• [Work order]: Lines from the listing below that contain the string "ЧЕТВЕРТАЯ" are to be reported.

***** Excerpted records

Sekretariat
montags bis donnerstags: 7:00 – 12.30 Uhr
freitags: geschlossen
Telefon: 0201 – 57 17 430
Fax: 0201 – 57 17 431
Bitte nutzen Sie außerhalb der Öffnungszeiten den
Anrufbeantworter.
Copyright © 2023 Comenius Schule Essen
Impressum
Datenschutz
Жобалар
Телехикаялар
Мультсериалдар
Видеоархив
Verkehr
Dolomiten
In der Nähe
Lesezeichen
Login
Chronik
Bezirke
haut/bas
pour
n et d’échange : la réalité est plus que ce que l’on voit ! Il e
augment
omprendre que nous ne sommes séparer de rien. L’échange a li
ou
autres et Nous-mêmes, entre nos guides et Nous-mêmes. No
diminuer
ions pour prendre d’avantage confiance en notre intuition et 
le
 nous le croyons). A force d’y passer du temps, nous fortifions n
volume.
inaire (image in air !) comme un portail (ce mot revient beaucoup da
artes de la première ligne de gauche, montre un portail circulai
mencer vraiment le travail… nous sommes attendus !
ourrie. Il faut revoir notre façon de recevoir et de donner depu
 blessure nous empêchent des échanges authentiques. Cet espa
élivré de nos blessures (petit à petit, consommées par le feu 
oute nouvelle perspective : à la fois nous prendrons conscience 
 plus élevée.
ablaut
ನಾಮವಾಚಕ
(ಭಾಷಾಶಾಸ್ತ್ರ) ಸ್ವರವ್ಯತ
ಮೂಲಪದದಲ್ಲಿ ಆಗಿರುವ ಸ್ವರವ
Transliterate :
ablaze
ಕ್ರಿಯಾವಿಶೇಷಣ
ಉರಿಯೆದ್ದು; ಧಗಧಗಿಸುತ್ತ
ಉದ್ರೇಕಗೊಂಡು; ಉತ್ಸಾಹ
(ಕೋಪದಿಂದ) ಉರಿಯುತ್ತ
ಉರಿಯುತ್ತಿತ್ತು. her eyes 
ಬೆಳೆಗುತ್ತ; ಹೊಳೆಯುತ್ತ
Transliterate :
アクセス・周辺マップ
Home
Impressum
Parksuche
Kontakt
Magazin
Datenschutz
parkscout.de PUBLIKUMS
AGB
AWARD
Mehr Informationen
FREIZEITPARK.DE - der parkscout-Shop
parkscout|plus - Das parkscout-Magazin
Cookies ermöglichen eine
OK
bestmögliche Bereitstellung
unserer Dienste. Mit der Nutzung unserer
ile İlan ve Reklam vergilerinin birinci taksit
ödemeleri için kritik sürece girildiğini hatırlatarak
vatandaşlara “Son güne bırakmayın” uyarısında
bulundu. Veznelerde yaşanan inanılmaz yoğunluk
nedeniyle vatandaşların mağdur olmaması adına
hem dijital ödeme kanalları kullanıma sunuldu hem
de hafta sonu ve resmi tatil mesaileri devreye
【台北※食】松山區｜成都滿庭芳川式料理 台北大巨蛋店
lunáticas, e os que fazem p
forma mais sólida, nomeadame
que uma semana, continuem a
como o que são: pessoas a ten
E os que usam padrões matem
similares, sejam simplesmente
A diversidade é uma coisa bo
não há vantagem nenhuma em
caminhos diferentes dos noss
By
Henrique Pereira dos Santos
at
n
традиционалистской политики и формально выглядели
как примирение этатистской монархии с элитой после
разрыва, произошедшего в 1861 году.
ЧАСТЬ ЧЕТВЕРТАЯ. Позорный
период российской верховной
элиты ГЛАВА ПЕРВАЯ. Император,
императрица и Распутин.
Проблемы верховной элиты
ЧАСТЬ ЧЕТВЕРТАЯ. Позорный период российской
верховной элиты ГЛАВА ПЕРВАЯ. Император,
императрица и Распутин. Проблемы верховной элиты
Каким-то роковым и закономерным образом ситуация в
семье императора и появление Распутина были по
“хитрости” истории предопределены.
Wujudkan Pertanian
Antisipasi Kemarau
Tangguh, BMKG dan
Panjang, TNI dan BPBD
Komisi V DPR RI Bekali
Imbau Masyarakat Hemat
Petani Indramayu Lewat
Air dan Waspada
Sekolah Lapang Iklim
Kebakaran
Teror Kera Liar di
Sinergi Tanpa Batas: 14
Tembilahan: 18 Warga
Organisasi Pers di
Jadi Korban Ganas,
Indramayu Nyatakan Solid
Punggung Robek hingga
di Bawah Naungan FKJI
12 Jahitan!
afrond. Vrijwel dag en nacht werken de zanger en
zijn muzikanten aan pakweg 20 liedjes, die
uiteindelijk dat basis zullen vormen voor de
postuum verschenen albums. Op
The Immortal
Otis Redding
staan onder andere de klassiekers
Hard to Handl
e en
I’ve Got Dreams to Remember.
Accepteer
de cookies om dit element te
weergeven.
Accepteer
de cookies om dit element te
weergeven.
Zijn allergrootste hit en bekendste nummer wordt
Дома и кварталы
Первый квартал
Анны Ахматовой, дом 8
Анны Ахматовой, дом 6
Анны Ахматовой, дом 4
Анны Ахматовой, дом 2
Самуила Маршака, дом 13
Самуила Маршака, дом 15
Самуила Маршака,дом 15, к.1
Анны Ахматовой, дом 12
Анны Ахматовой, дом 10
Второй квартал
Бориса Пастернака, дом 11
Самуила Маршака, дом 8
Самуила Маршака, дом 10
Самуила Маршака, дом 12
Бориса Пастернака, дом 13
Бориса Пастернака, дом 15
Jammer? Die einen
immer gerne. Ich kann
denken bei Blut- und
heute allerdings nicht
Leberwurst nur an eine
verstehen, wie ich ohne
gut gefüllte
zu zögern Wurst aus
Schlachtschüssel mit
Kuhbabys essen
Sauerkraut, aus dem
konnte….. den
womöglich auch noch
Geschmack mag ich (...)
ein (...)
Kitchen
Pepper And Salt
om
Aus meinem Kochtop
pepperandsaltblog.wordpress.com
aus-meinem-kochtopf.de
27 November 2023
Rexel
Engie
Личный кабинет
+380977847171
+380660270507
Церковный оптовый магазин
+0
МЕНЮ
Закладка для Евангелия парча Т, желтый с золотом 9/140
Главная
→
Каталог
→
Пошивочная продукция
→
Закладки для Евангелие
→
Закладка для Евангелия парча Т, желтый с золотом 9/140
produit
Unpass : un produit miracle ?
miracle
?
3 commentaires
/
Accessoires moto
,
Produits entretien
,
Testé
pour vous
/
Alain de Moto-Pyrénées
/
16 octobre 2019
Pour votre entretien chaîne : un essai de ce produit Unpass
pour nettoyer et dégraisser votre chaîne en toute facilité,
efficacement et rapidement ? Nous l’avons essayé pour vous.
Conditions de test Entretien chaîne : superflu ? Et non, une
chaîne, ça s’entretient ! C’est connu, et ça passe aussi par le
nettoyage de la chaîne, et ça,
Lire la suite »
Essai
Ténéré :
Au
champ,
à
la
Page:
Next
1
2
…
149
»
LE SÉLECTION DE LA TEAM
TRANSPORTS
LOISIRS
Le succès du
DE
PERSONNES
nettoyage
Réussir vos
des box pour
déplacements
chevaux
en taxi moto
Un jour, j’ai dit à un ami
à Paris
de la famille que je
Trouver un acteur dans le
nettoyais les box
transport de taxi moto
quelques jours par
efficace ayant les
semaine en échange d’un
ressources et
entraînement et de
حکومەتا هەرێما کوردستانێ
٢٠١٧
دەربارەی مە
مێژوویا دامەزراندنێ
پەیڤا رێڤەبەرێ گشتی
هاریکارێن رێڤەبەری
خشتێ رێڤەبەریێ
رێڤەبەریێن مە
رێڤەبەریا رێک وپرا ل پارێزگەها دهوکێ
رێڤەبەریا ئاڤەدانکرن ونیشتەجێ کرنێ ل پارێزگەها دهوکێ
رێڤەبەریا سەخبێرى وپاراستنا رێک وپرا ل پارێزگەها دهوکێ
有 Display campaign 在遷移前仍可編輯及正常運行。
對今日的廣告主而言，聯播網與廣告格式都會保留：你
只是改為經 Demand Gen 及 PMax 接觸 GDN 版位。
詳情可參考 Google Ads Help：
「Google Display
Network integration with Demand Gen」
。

**********

• [Reply to the task]:
ЧАСТЬ ЧЕТВЕРТАЯ. Позорный
ЧАСТЬ ЧЕТВЕРТАЯ. Позорный период российской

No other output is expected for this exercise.